Records for the exercise:
================

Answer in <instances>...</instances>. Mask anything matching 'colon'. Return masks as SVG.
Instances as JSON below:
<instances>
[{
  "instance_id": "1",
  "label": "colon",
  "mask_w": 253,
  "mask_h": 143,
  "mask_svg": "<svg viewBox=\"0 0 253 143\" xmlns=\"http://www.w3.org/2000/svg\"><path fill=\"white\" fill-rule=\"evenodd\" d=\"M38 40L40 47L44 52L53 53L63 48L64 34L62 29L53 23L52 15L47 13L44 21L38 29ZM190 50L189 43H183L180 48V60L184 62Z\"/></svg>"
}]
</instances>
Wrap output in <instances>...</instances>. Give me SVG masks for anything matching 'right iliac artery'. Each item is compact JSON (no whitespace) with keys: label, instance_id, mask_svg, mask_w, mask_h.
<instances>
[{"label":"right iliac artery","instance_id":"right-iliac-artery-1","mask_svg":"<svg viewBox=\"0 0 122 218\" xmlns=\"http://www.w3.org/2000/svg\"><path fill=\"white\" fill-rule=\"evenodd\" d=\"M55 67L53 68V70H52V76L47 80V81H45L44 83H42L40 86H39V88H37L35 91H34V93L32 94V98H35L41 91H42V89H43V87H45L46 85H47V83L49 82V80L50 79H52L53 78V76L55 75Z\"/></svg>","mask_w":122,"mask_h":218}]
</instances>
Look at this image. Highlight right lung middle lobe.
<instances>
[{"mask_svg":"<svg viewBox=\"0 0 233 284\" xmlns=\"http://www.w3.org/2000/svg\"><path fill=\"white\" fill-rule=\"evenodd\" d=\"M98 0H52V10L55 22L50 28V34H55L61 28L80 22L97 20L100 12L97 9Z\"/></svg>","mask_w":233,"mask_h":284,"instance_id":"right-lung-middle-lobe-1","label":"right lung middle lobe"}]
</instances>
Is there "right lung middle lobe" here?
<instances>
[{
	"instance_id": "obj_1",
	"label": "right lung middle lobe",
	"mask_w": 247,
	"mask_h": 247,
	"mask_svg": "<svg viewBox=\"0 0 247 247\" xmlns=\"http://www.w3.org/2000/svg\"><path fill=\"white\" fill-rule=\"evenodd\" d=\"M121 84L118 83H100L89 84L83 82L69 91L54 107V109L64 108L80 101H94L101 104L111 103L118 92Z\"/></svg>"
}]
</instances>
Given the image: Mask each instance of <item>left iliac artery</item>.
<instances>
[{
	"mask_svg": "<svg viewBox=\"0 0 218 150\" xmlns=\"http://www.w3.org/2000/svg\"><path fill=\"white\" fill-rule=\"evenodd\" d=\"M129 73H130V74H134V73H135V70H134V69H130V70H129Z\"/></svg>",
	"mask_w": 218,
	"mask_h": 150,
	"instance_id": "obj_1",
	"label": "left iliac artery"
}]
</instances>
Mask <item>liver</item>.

================

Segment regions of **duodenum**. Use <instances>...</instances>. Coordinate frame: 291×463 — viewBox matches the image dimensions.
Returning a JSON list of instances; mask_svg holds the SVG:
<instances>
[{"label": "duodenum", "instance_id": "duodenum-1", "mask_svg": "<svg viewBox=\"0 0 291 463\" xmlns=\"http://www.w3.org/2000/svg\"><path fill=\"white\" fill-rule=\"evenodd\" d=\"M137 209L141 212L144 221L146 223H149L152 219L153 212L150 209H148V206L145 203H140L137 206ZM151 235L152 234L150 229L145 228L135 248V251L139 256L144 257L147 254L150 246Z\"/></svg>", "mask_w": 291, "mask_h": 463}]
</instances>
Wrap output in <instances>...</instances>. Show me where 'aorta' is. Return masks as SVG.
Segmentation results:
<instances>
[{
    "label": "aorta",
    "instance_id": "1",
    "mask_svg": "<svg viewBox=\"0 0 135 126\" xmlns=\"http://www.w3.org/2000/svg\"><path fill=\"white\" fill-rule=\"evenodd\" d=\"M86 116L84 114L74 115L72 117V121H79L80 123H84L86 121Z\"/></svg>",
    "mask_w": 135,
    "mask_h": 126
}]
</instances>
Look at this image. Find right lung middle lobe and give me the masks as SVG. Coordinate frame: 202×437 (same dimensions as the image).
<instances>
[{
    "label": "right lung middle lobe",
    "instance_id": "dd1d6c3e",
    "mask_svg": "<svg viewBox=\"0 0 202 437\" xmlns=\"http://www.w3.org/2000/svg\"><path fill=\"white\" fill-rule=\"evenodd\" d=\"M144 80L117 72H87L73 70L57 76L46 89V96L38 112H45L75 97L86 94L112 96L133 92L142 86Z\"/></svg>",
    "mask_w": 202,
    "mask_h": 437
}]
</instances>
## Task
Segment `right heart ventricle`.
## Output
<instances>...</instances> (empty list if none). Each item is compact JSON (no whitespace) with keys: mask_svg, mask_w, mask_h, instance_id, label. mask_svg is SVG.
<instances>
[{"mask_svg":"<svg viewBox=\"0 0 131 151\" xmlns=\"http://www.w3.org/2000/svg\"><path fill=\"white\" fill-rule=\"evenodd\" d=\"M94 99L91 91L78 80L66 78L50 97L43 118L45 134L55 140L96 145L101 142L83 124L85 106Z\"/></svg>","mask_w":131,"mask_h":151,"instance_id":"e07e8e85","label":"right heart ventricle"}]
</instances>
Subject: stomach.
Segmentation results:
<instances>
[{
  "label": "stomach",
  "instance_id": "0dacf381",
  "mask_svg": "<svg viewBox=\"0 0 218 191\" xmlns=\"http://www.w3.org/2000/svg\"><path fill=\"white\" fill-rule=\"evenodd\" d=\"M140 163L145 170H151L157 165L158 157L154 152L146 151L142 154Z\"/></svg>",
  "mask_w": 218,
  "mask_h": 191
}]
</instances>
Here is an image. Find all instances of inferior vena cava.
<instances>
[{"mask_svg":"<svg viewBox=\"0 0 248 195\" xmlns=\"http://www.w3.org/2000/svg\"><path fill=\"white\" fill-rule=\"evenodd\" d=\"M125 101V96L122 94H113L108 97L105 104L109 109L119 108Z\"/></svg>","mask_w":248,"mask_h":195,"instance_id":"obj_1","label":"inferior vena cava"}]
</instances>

================

Exercise directions: Extract from the listing above the lines between the line containing "Given the image: Mask" and the line containing "Mask <item>liver</item>.", keeping both of those lines. Output nothing else.

Written solution:
Given the image: Mask each instance of <item>left iliac artery</item>.
<instances>
[{
	"mask_svg": "<svg viewBox=\"0 0 218 150\" xmlns=\"http://www.w3.org/2000/svg\"><path fill=\"white\" fill-rule=\"evenodd\" d=\"M129 73H130V74H134V73H135V70H134V69H130V70H129Z\"/></svg>",
	"mask_w": 218,
	"mask_h": 150,
	"instance_id": "obj_1",
	"label": "left iliac artery"
}]
</instances>
Mask <item>liver</item>.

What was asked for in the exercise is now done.